• About this task: Take the records below and set down exactly the lines from the one with "La capacité de l’asphalte à résister aux" to the one with "av vård tar", ends included; do not copy the pictures.
···
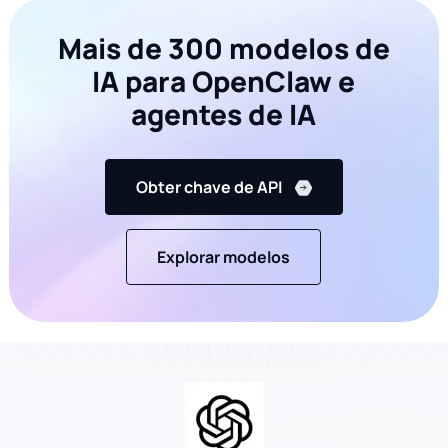
Mais de 300 modelos de
IA para OpenClaw e
agentes de IA
Obter chave de API
Explorar modelos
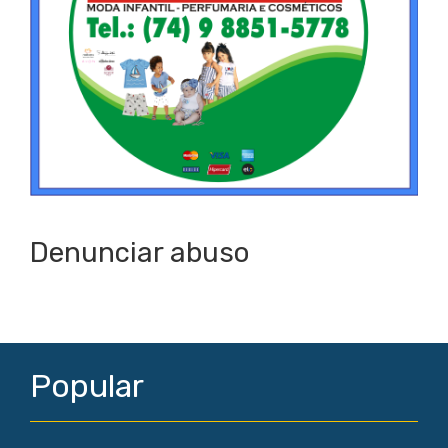
Denunciar abuso
Popular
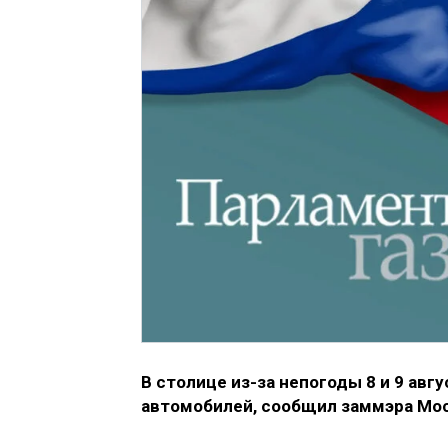
В столице из-за непогоды 8 и 9 ав
автомобилей, сообщил заммэра Мос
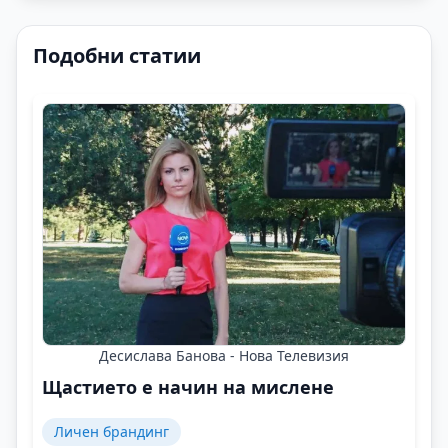
Подобни статии
Десислава Банова - Нова Телевизия
Щастието е начин на мислене
Личен брандинг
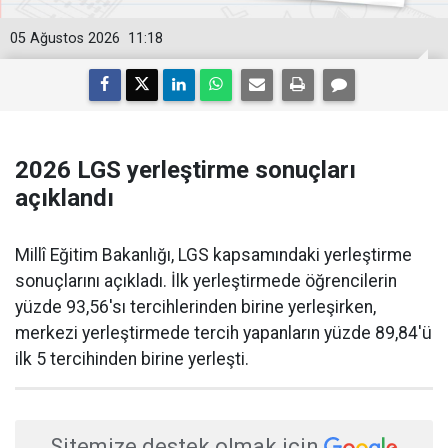
05 Ağustos 2026
11:18
2026 LGS yerleştirme sonuçları
açıklandı
Millî Eğitim Bakanlığı, LGS kapsamındaki yerleştirme
sonuçlarını açıkladı. İlk yerleştirmede öğrencilerin
yüzde 93,56'sı tercihlerinden birine yerleşirken,
merkezi yerleştirmede tercih yapanların yüzde 89,84'ü
ilk 5 tercihinden birine yerleşti.
Sitemize destek olmak için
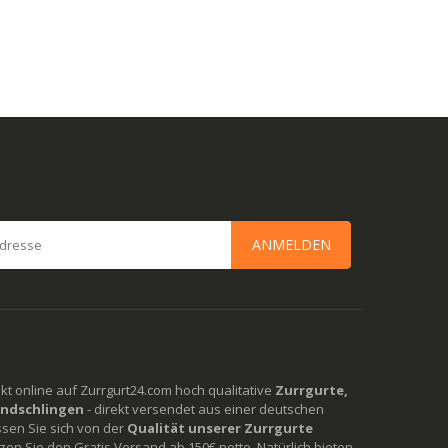
ANMELDEN
rekt online auf Zurrgurt24.com hoch qualitative
Zurrgurte,
ndschlingen
- direkt versendet aus einer deutschen
ssen Sie sich von der
Qualität unserer Zurrgurte
en Sie den Gratis Versand ab 150€ netto. Natürlich bieten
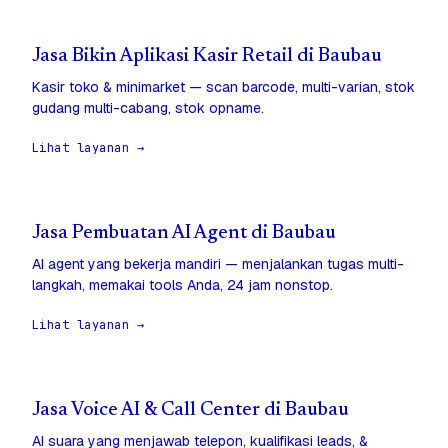
Jasa Bikin Aplikasi Kasir Retail di Baubau
Kasir toko & minimarket — scan barcode, multi-varian, stok
gudang multi-cabang, stok opname.
Lihat layanan →
Jasa Pembuatan AI Agent di Baubau
AI agent yang bekerja mandiri — menjalankan tugas multi-
langkah, memakai tools Anda, 24 jam nonstop.
Lihat layanan →
Jasa Voice AI & Call Center di Baubau
AI suara yang menjawab telepon, kualifikasi leads, &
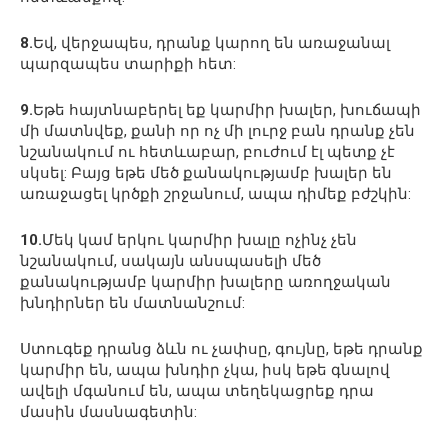
8.
Եվ, վերջապես, դրանք կարող են առաջանալ
պարզապես տարիքի հետ:
9.
Եթե հայտնաբերել եք կարմիր խալեր, խուճապի
մի մատնվեք, քանի որ ոչ մի լուրջ բան դրանք չեն
նշանակում ու հետևաբար, բուժում էլ պետք չէ
սկսել: Բայց եթե մեծ քանակությամբ խալեր են
առաջացել կրծքի շրջանում, ապա դիմեք բժշկին:
10.
Մեկ կամ երկու կարմիր խալը ոչինչ չեն
նշանակում, սակայն անսպասելի մեծ
քանակությամբ կարմիր խալերը առողջական
խնդիրներ են մատնանշում:
Ստուգեք դրանց ձևն ու չափսը, գույնը, եթե դրանք
կարմիր են, ապա խնդիր չկա, իսկ եթե գնալով
ավելի մգանում են, ապա տեղեկացրեք դրա
մասին մասնագետին:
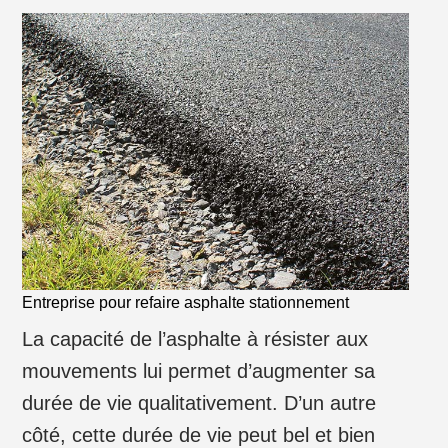
Entreprise pour refaire asphalte stationnement
La capacité de l’asphalte à résister aux
mouvements lui permet d’augmenter sa
durée de vie qualitativement. D’un autre
côté, cette durée de vie peut bel et bien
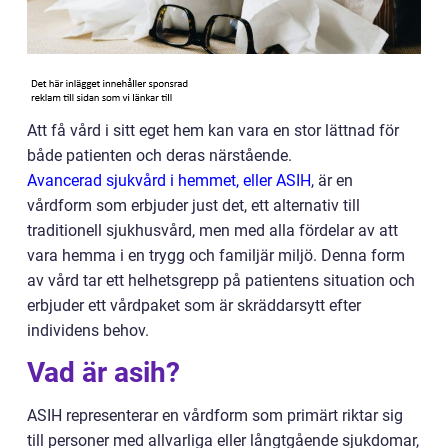
Att få vård i sitt eget hem kan vara en stor lättnad för
både patienten och deras närstående.
Avancerad sjukvård i hemmet, eller ASIH
, är en
vårdform som erbjuder just det, ett alternativ till
traditionell sjukhusvård, men med alla fördelar av att
vara hemma i en trygg och familjär miljö. Denna form
av vård tar ett helhetsgrepp på patientens situation och
erbjuder ett vårdpaket som är skräddarsytt efter
individens behov.
Vad är asih?
ASIH representerar en vårdform som primärt riktar sig
till personer med allvarliga eller långtgående sjukdomar,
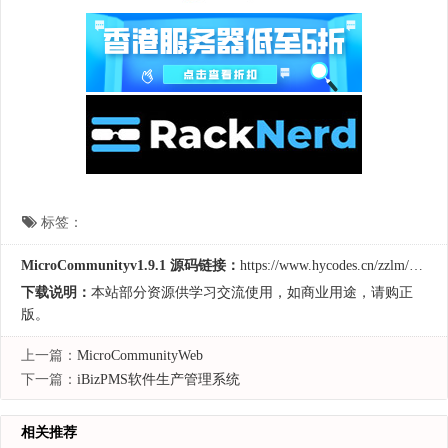
标签：
MicroCommunityv1.9.1 源码链接：
https://www.hycodes.cn/zzlm/1303.html
下载说明：
本站部分资源供学习交流使用，如商业用途，请购正
版。
上一篇：
MicroCommunityWeb
下一篇：
iBizPMS软件生产管理系统
相关推荐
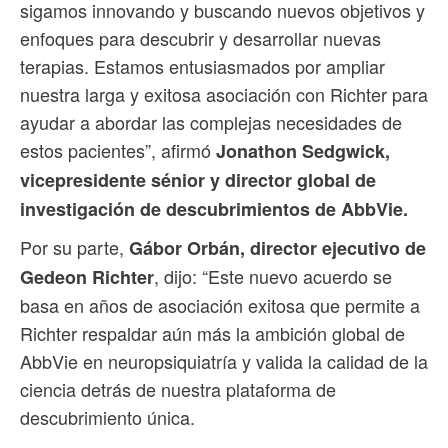
sigamos innovando y buscando nuevos objetivos y
enfoques para descubrir y desarrollar nuevas
terapias. Estamos entusiasmados por ampliar
nuestra larga y exitosa asociación con Richter para
ayudar a abordar las complejas necesidades de
estos pacientes”, afirmó
Jonathon Sedgwick,
vicepresidente sénior y director global de
investigación de descubrimientos de AbbVie.
Por su parte,
Gábor Orbán, director ejecutivo de
, dijo: “Este nuevo acuerdo se
Gedeon Richter
basa en años de asociación exitosa que permite a
Richter respaldar aún más la ambición global de
AbbVie en neuropsiquiatría y valida la calidad de la
ciencia detrás de nuestra plataforma de
descubrimiento única.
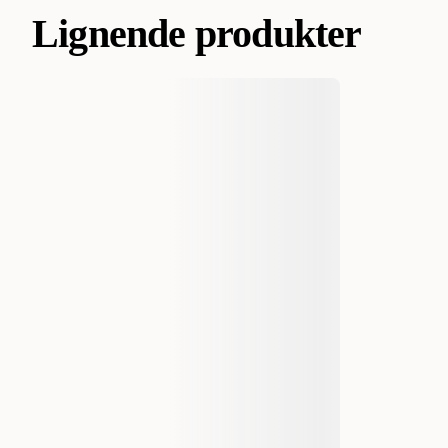
Lignende produkter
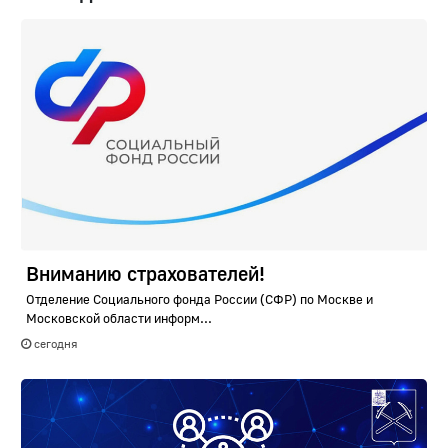
Вниманию страхователей!
Отделение Социального фонда России (СФР) по Москве и
Московской области информ...
сегодня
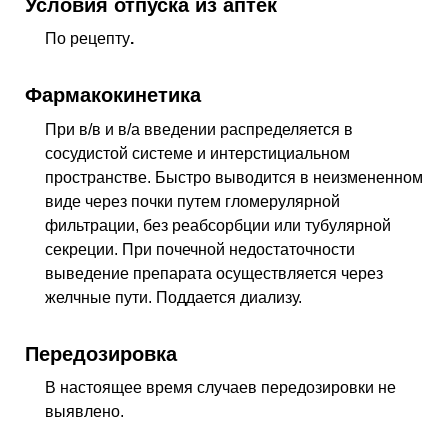
Условия отпуска из аптек
По рецепту
.
Фармакокинетика
При
в/в
и
в/а
введении распределяется в
сосудистой системе и интерстициальном
пространстве. Быстро выводится в неизмененном
виде через почки путем гломерулярной
фильтрации, без реабсорбции или тубулярной
секреции. При почечной недостаточности
выведение препарата осуществляется через
желчные пути. Поддается диализу.
Передозировка
В настоящее время случаев передозировки не
выявлено.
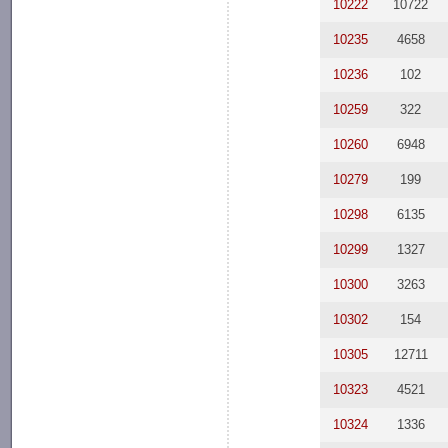
10222
10722
10235
4658
10236
102
10259
322
10260
6948
10279
199
10298
6135
10299
1327
10300
3263
10302
154
10305
12711
10323
4521
10324
1336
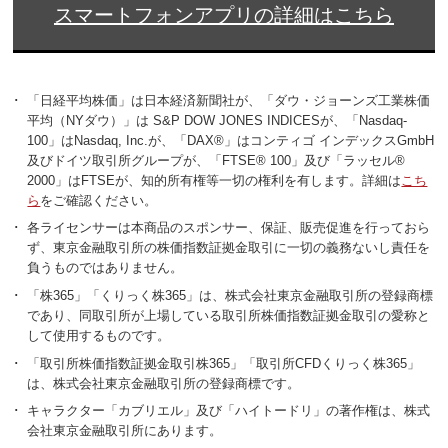
スマートフォンアプリの詳細はこちら
･
「日経平均株価」は日本経済新聞社が、「ダウ・ジョーンズ工業株価
平均（NYダウ）」は S&P DOW JONES INDICESが、「Nasdaq-
100」はNasdaq, Inc.が、「DAX®」はコンティゴ インデックスGmbH
及びドイツ取引所グループが、「FTSE® 100」及び「ラッセル®
2000」はFTSEが、知的所有権等一切の権利を有します。詳細は
こち
ら
をご確認ください。
･
各ライセンサーは本商品のスポンサー、保証、販売促進を行っておら
ず、東京金融取引所の株価指数証拠金取引に一切の義務ないし責任を
負うものではありません。
･
「株365」「くりっく株365」は、株式会社東京金融取引所の登録商標
であり、同取引所が上場している取引所株価指数証拠金取引の愛称と
して使用するものです。
･
「取引所株価指数証拠金取引株365」「取引所CFDくりっく株365」
は、株式会社東京金融取引所の登録商標です。
･
キャラクター「カブリエル」及び「ハイトードリ」の著作権は、株式
会社東京金融取引所にあります。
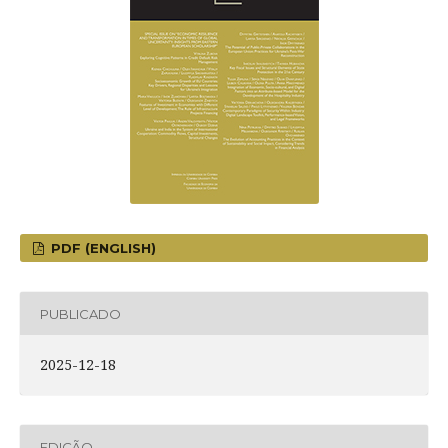
PDF (ENGLISH)
PUBLICADO
2025-12-18
EDIÇÃO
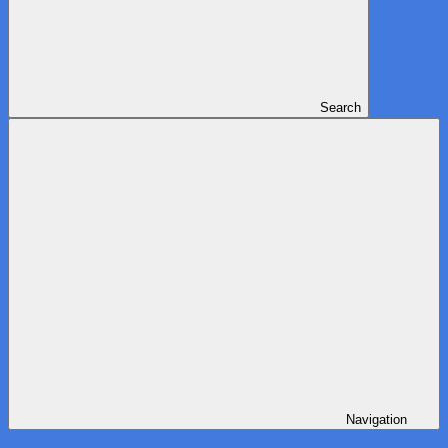
Search
Navigation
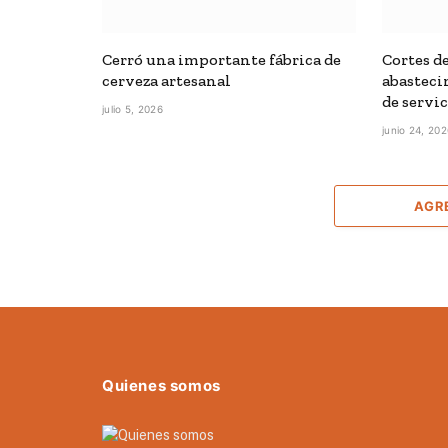
Cerró una importante fábrica de
Cortes de
cerveza artesanal
abasteci
de servi
julio 5, 2026
junio 24, 20
AGR
Quienes somos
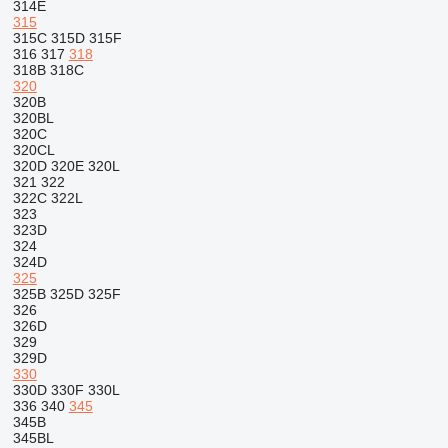
314E
315
315C
315D
315F
316
317
318
318B
318C
320
320B
320BL
320C
320CL
320D
320E
320L
321
322
322C
322L
323
323D
324
324D
325
325B
325D
325F
326
326D
329
329D
330
330D
330F
330L
336
340
345
345B
345BL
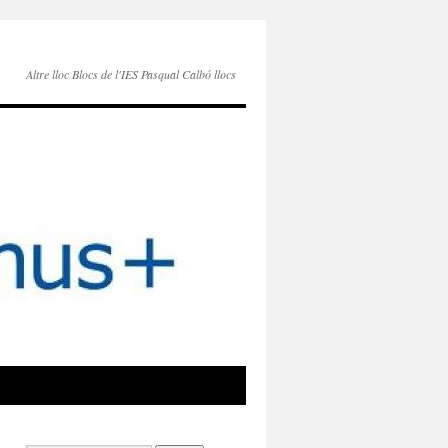
Altre lloc Blocs de l'IES Pasqual Calbó llocs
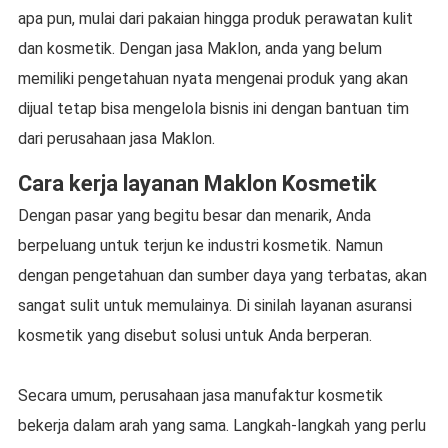
apa pun, mulai dari pakaian hingga produk perawatan kulit
dan kosmetik. Dengan jasa Maklon, anda yang belum
memiliki pengetahuan nyata mengenai produk yang akan
dijual tetap bisa mengelola bisnis ini dengan bantuan tim
dari perusahaan jasa Maklon.
Cara kerja layanan Maklon Kosmetik
Dengan pasar yang begitu besar dan menarik, Anda
berpeluang untuk terjun ke industri kosmetik. Namun
dengan pengetahuan dan sumber daya yang terbatas, akan
sangat sulit untuk memulainya. Di sinilah layanan asuransi
kosmetik yang disebut solusi untuk Anda berperan.
Secara umum, perusahaan jasa manufaktur kosmetik
bekerja dalam arah yang sama. Langkah-langkah yang perlu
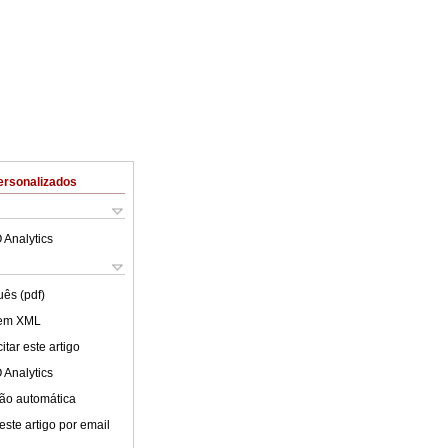
ersonalizados
 Analytics
uês (pdf)
 em XML
tar este artigo
 Analytics
ão automática
este artigo por email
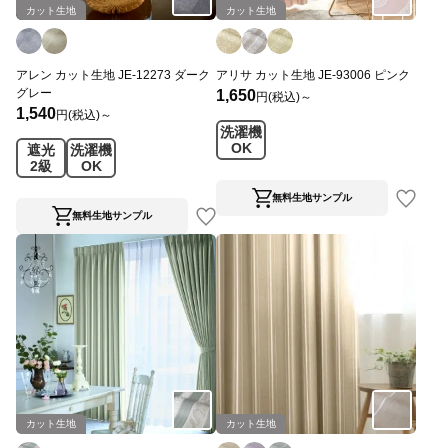
カット生地
カット生地
アレン カット生地 JE-12273 ダーク
アリサ カット生地 JE-93006 ピンク
グレー
1,650
円(税込)～
1,540
円(税込)～
洗濯機
OK
遮光
洗濯機
2級
OK
無料生地サンプル
無料生地サンプル
カット生地
カット生地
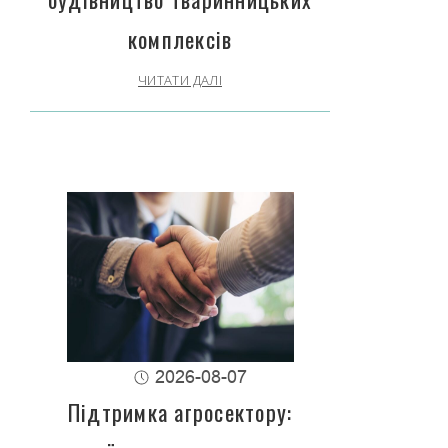
комплексів
ЧИТАТИ ДАЛІ
2026-08-07
Підтримка агросектору:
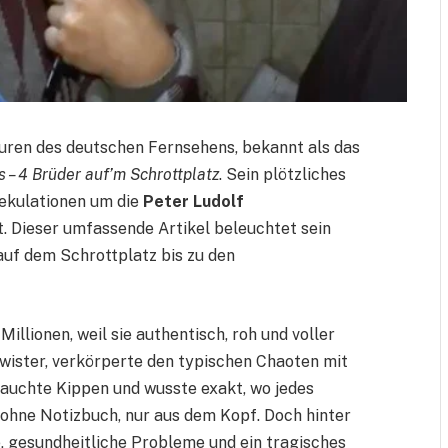
uren des deutschen Fernsehens, bekannt als das
s – 4 Brüder auf’m Schrottplatz
. Sein plötzliches
pekulationen um die
Peter Ludolf
. Dieser umfassende Artikel beleuchtet sein
auf dem Schrottplatz bis zu den
illionen, weil sie authentisch, roh und voller
hwister, verkörperte den typischen Chaoten mit
rauchte Kippen und wusste exakt, wo jedes
– ohne Notizbuch, nur aus dem Kopf. Doch hinter
e, gesundheitliche Probleme und ein tragisches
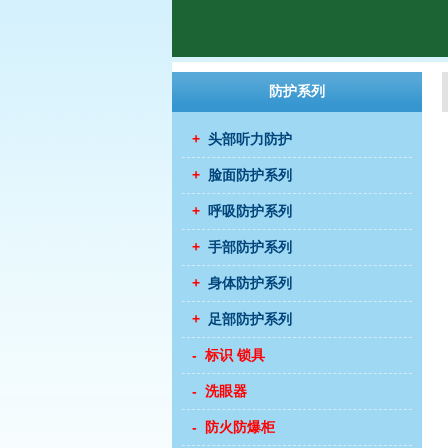
防护系列
+
头部听力防护
+
脸面防护系列
+
呼吸防护系列
+
手部防护系列
+
身体防护系列
+
足部防护系列
- 标识 锁具
- 洗眼器
- 防火防爆柜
···
• Response to the task:
La capacité de l’asphalte à résister aux
mouvements lui permet d’augmenter sa
durée de vie qualitativement. D’un autre
côté, cette durée de vie peut bel et bien
Att få vård i sitt eget hem kan vara en stor lättnad för
både patienten och deras närstående.
Avancerad sjukvård i hemmet, eller ASIH
, är en
vårdform som erbjuder just det, ett alternativ till
traditionell sjukhusvård, men med alla fördelar av att
vara hemma i en trygg och familjär miljö. Denna form
av vård tar ett helhetsgrepp på patientens situation och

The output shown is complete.